If you have an interest I urge you to read his and his assistants books on the subject.

thewilliam
11 Jul 2013 - 1:02 PM


Quote: Watch the documentary, then comment. When the Sadam regime were being hung, many lost their heads as the drop was wrong. Also, a short drop execution, effectively slow strangulation, isn't quick.
But this isn't the original point of the topic.

That wasn't the humane way that Albert Pierrepoint and others did it, that was Iraqis.

Albert Pierrepoint and his assistants also performed the rights at Nuremburg, but because of US and Russian intervention, they were not quite as fast, but in British jails 8 seconds was the norm. No heads were ever lost, a calculated drop was worked out in accordance with the weight of the person and how strong his neck was. Albert Pierrepoint would observe through a spy hole, the night before (Hangmen slept in the prison the night before) and do the necessary calculations. The position of the knot on the rope was also important and when the drop occurred, the condemned man's neck fractured causing instant death.
If you have an interest I urge you to read his and his assistants books on the subject.

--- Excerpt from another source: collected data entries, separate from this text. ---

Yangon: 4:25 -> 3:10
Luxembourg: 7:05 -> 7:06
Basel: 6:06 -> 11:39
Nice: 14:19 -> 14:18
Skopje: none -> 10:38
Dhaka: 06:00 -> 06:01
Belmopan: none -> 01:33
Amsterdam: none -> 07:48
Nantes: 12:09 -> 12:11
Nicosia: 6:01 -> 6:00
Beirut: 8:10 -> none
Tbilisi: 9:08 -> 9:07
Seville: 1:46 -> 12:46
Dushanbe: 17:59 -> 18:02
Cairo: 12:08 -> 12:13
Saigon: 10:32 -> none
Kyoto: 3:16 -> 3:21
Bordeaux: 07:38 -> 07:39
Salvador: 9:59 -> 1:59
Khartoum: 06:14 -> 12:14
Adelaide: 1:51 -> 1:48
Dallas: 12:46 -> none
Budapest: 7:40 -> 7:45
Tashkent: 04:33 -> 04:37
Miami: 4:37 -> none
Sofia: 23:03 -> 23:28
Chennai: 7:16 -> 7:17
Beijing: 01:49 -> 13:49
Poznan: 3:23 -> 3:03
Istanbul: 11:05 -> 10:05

When I think about the death that various departed friends and family had suffered, the UK hanging was incredibly merciful!

gcarth
gcarth e2 Member 102293 forum postsgcarth vcard United Kingdom1 Constructive Critique Points
11 Jul 2013 - 1:24 PM

Yes, it's a very tricky and emotive issue isn't it?
Whatever the pros and cons, I reckon any murderer who murders again, or tries to murder again after being given parole, should never ever be released again.
That said, I suppose we have to consider the likely increase in threats to the prison staff who have to deal with these increasingly frustrated and dangerous inmates.
One part of me tells me to keep these killers locked up for ever - another part of me says: they're literally a waste of space, they're a waste to the taxpayer, they're totally or almost totally evil and they will never be rehabilitated - so execute them.
These are my honest gut reactions and so that doesn't mean to say that I'm right.Sad I am on balance, against the death penalty because as has been said earlier, there's always the high risk of executing an innocent person - even with DNA evidence - which can be contaminated or used to "fit someone up".